__Your goal__: Only the lines from the top of the data through the line containing "бисквитную крошку. Перемешаем" should be duplicated, exactly as they appear.

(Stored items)
*** Block opens ***
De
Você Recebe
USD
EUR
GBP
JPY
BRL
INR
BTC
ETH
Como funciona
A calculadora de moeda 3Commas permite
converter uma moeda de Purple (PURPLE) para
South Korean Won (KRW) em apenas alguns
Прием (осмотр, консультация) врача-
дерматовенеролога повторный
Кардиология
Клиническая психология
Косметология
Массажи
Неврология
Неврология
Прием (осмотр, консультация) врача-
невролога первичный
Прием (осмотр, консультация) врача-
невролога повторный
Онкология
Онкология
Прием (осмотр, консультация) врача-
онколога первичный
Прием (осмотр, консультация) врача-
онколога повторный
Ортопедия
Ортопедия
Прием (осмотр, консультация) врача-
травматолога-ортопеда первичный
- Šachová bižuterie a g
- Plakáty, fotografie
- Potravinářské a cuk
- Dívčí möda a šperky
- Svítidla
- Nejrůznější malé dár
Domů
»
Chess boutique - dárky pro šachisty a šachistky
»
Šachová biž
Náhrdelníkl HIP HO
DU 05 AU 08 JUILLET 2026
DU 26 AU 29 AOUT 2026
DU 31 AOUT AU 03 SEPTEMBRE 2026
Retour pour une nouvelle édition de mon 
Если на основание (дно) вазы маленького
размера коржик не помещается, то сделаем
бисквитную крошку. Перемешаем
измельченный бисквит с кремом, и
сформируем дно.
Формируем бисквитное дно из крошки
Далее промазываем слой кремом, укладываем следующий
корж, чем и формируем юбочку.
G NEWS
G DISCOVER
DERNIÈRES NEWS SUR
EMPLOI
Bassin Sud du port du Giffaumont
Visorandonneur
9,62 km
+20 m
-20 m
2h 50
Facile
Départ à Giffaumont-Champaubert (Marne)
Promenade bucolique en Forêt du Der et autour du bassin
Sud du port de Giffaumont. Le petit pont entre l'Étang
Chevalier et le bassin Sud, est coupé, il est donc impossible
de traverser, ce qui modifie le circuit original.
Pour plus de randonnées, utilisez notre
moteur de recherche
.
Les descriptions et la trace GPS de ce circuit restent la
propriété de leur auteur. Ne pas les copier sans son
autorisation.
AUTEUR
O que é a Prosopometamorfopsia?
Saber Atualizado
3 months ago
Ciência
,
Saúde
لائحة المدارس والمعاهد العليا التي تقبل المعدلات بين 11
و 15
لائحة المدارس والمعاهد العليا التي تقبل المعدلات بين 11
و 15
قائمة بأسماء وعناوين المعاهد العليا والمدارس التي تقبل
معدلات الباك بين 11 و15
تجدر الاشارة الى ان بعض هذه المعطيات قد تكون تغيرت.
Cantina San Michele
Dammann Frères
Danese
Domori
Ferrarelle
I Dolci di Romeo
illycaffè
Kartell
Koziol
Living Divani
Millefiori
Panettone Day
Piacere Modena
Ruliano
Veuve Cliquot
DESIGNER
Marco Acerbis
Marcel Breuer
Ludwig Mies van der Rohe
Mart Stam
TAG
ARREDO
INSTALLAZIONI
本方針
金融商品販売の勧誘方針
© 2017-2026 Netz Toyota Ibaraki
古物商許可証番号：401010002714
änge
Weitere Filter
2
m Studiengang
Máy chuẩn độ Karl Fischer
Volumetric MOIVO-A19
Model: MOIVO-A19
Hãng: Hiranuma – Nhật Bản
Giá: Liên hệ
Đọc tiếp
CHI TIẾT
*** Block closes ***
__Task response__:
De
Você Recebe
USD
EUR
GBP
JPY
BRL
INR
BTC
ETH
Como funciona
A calculadora de moeda 3Commas permite
converter uma moeda de Purple (PURPLE) para
South Korean Won (KRW) em apenas alguns
Прием (осмотр, консультация) врача-
дерматовенеролога повторный
Кардиология
Клиническая психология
Косметология
Массажи
Неврология
Неврология
Прием (осмотр, консультация) врача-
невролога первичный
Прием (осмотр, консультация) врача-
невролога повторный
Онкология
Онкология
Прием (осмотр, консультация) врача-
онколога первичный
Прием (осмотр, консультация) врача-
онколога повторный
Ортопедия
Ортопедия
Прием (осмотр, консультация) врача-
травматолога-ортопеда первичный
- Šachová bižuterie a g
- Plakáty, fotografie
- Potravinářské a cuk
- Dívčí möda a šperky
- Svítidla
- Nejrůznější malé dár
Domů
»
Chess boutique - dárky pro šachisty a šachistky
»
Šachová biž
Náhrdelníkl HIP HO
DU 05 AU 08 JUILLET 2026
DU 26 AU 29 AOUT 2026
DU 31 AOUT AU 03 SEPTEMBRE 2026
Retour pour une nouvelle édition de mon 
Если на основание (дно) вазы маленького
размера коржик не помещается, то сделаем
бисквитную крошку. Перемешаем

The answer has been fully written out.